As we turn our faces back to the setting sun, the great disc, now grown a deep crimson, is sinking through a bank of clouds into a sea of flame. The waters beyond the influence of the sun’s light are a brilliant sapphire, a reflection of the sky above. There is only one long, low bank of cloud, and that is on the horizon.

A moment later and the sun itself has gone, but from the spot where it disappeared is radiating a lurid glow which kindles the clouds into fire and shoots rays of gold over Penang in the north and the Dinding Islands in the south, seventy miles apart. This golden light spreads for a space upward through the bank of clouds, till, paling into a belt of grey that again deepens into blue, and ever gaining in intensity, it rises to the zenith and fills the empyrean.

Meanwhile the darkness which seemed to be settling over the distant eastern ranges is gradually suffused with soft tints of rose dorée, transfiguring peak after peak and clearly defining every ridge and valley. This aftermath of day, wherein the sun returns to kiss the hills with one last lingering caress, fills the whole atmosphere with a rosy effulgence, then fades reluctantly away. ’Twixt western sea and eastern hill lies that great sea-indented plain over which night settles slowly but surely, while still the sky and hills are vivid with colour. But even the plain assumes its night garb with no less grace and beauty. A faint mist has risen from swamp and river, and, spreading itself over the land, takes soft hues of opal and heliotrope deepening into purple, while only the pools and river-reaches shine out, like scraps of mirror stealing borrowed glory from the sky.

Soon this light wanes; purple turns to grey, the colours fade from sky and sea, only the shore-line keeps its sheen. Then this too dies, and great white clouds, coming from out the mines and marshes like a troop of giant spectres risen in their grave-clothes, stalk slowly round the foothills of the mountain, through the Pass into the valley of the Perak River.

Here, at this elevation, the night is not quite yet.

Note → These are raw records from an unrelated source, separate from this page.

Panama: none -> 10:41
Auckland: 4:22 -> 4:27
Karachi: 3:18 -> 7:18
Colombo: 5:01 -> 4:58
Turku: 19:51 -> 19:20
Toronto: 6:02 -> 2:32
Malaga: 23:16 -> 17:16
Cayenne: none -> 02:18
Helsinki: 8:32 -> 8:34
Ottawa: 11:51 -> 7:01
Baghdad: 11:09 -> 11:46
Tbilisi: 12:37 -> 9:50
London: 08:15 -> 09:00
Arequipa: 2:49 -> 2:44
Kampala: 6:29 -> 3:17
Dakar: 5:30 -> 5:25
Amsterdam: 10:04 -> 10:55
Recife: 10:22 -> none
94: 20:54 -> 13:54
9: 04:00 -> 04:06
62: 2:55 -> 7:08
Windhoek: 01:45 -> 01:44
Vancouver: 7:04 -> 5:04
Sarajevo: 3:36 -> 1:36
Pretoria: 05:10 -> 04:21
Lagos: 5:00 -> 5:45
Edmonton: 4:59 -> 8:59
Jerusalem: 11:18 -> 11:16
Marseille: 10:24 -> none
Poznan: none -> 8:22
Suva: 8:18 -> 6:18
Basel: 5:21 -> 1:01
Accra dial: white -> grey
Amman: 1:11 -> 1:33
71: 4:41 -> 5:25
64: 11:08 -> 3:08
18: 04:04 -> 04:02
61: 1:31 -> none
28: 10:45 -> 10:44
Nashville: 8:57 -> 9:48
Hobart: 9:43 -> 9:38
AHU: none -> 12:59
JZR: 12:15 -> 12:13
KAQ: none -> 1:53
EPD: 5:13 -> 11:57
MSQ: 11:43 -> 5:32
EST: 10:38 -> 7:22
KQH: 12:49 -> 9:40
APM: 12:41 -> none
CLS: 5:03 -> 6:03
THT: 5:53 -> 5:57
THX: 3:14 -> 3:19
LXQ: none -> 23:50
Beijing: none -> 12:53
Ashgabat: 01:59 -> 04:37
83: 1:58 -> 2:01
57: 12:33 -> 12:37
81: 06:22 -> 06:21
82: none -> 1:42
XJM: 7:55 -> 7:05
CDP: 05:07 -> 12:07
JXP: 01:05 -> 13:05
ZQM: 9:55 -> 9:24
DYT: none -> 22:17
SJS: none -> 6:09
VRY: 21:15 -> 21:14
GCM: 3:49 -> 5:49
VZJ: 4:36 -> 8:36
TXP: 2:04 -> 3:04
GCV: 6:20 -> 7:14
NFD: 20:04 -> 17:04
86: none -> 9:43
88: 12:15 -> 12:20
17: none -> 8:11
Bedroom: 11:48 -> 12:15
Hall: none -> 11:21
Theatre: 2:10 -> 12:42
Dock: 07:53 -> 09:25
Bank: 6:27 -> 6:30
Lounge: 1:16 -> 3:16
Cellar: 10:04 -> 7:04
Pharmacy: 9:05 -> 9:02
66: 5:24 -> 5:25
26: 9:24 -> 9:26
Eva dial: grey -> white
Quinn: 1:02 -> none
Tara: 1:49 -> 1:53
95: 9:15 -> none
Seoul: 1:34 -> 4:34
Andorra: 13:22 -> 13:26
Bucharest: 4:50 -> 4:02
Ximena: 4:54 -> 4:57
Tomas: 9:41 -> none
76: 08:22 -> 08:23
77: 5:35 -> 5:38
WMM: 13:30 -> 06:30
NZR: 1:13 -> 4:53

Close around us still the jungle, but the trees are dwarfed, the boughs are covered with moss and lichen, orchids and ferns flourish in the forks, gorgeously blossomed creepers twine round the branches and hang from tree to tree. The air is full of the scent of the magnolia, the moss-carpeted ground is gay with a myriad flowers, some brilliantly plumaged songless birds flit silently between the trees, and a great bat sails aimlessly across the waning light. The shrill scream of the cicada is but faintly heard far down the height, and night comes, like a closing hand grasping in resistless darkness all things visible. The only sound to break the silence is the fitful and plaintive croak of a wood-frog.

If night treads closely on the heels of day, there is no need for regret. The darkness is but for a moment, and over the eastern peaks spreads a silvery sheen, herald of that great orb of splendour which, rising rapidly, clears the mountain and sheds a flood of wonderful, indescribable, mellow radiance over forest, plain, and sea, softening what is crude, pointing with brilliance the most striking features, and casting into a fathomless shadow the dark valleys of the western slopes. There is nothing cold about this Eastern moon. Seen, half-risen, against the dark foliage of the mountain, it glitters like molten silver, dazzling the eyes, and as it soars serenely upward seems the very perfection of beauty, light, and purity.

Strange that the delight and glory of mankind since ever the earth was peopled, the emblem of unattainable longing, should be only a gigantic cinder.

FOOTNOTES

[1] The attitude is that obtained by transferring the body directly from a kneeling to a sitting position.

[2] “The Heavenly Twins,” book iii., chap. iii.

[3] The Sârong is the Malay national garment, a sort of skirt, usually in tartan, worn by men and women alike.